Through Disposition 187/2023 from the National Directorate of Internet Domain Registration (NIC Argentina), published in April 2023, the guidelines and criteria governing domain dispute resolution have been officially documented.

Domain disputes arise when an individual seeks to claim ownership of an internet domain registered by another party. Domains undergo a simple and swift registration process, often without prior investigation into existing domain names or registered trademarks. Consequently, infringement upon third-party rights may only become apparent post-registration.


To address such cases, NIC Argentina employs a domain dispute resolution system, allowing third parties to contest domain ownership if they believe they possess a legitimate interest or superior right. This system facilitates the potential transfer of domain ownership from the registrant to the complainant, regardless of whether the domain is actively used or has been registered for months or years.


While the domain system grants immediate subjective rights to registrants, challenging such rights necessitates the initiation of administrative reclamation proceedings.

Previously, NIC Argentina’s regulations stipulated that domain registration must adhere to three main principles: good faith, legality, and non-infringement upon third-party rights. However, these principles were worded in the negative, assuming that domain registration is not conducted in bad faith, for illegal purposes, or to the detriment of other users or third parties.

In practice, this resolution formalizes the criteria that have already been applied, benefiting both first-time domain dispute participants and seasoned professionals.

The outlined criteria serve as a guide rather than rigid rules, allowing disputants to present arguments they believe support their case. Specifically, domains may be revoked if they:

Cause confusion, deception, or identity theft concerning well-known or recognized trademarks, copyrights, trade designations, social denominations, notable individuals, governmental bodies, or nationally and internationally recognized organizations.

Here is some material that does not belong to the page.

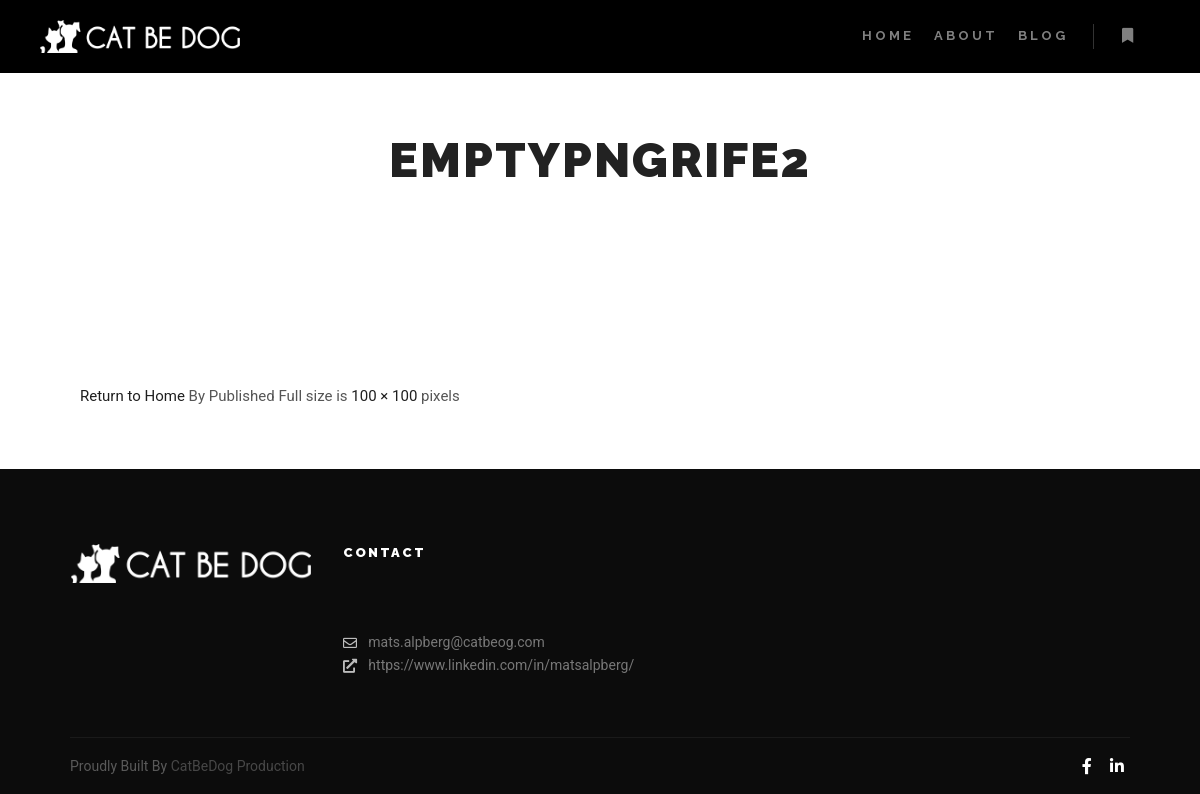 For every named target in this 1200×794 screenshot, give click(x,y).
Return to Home (132, 396)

Have purposes contrary to good faith, including speculation, blocking, accumulation without demonstrable legitimate interest, lack of activity, client diversion, confusion, offense, or failure to delegate DNS within a reasonable timeframe.

Publishing NIC’s applied criteria for disputes is a significant step towards enhancing access to justice in the intellectual property domain. It is hoped that this move will pave the way for future improvements, including expedited resolution processes.